Every credit to the oncology department, within the week he was prepped for chemotherapy treatment and booked in for surgery. Within the first two chemo sessions we noticed something miraculous occurring. Finn’s oxygen requirements were reducing. At the time of admission, he was 1.4lpm and within two weeks he went down to 0.8lpm. We were amazed by the change in his lung function and asked his consultants what was happening but they were hesitant to give too much information. After 4 rounds of chemotherapy and the removal of the tumour, we were elated to find that Finn’s Wilms was stage 1 cancer. This meant that he would only need a few more chemo sessions and then he would be placed under review in remission. Incredibly also, Finn’s personality had changed. He was no longer niggly, sad looking and tired. His energy levels increased as his oxygen levels decreased. An x-ray on his lungs showed a lot of the fibrosis was clearing. We were seeing a very different child. Even his feeding dramatically improved. Less frequent vomiting and secretions. We attempted to get him to learn to eat but again, that is another story.
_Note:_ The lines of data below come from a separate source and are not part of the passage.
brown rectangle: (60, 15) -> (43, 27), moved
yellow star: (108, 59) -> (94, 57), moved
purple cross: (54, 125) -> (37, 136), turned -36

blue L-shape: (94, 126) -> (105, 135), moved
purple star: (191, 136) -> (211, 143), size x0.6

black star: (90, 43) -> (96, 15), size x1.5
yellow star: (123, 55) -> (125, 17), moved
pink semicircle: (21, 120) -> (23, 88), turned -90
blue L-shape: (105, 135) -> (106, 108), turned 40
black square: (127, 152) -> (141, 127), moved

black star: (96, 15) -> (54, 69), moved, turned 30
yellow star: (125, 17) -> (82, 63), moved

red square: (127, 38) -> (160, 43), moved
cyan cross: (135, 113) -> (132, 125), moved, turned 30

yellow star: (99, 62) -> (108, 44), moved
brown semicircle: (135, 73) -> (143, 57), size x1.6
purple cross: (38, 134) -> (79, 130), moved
The unbelievable truth is, Finn’s cancer saved his lungs. We don’t know how or why, but we are extremely grateful that it did. Over time Finn’s oxygen levels have decreased showing improvement in his lung function. From being on oxygen 24/7 to where, he now he only needs a small amount of oxygen when sleeping at night time (0.3lpm). Writing this today Finn is 8 years old and 6 years in remission of cancer. Finn is in mainstream school performing similar to his peers despite his rough start. He is an extremely gentle and fun loving boy where to look at him you would not know what he has been through. Gratefully, we don’t think he even knows what he has been through. Saying that, caring for Finn has never been easy. There has always been a battle over something. All in all however, our experiences with his health care professionals have been great. Our current and longest battle is teaching Finn how to eat since he developed psychological/phobic aversion to food but we are happy that he eats and takes his nutrition orally; it’s just 6 – 8 month pureed food. But whatever happens we are extremely grateful that Finn is with us here, today. We don’t want to live our lives in the “what if’s” and the “why’s”. All we have is the “now” and are enjoying it whole heartedly.